(Transcribed page contents)
%%
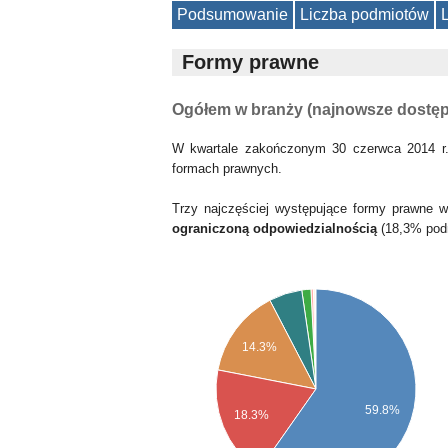
Podsumowanie
Liczba podmiotów
Formy prawne
Ogółem w branży (najnowsze dostę
W kwartale zakończonym 30 czerwca 2014 r.
formach prawnych.
Trzy najczęściej występujące formy prawne 
ograniczoną odpowiedzialnością
(18,3% pod
14.3%
59.8%
18.3%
%%
__Directions for this task__: Filter the records above down to the lines containing "prawne".

__Answer to this task__:
Formy prawne
Trzy najczęściej występujące formy prawne 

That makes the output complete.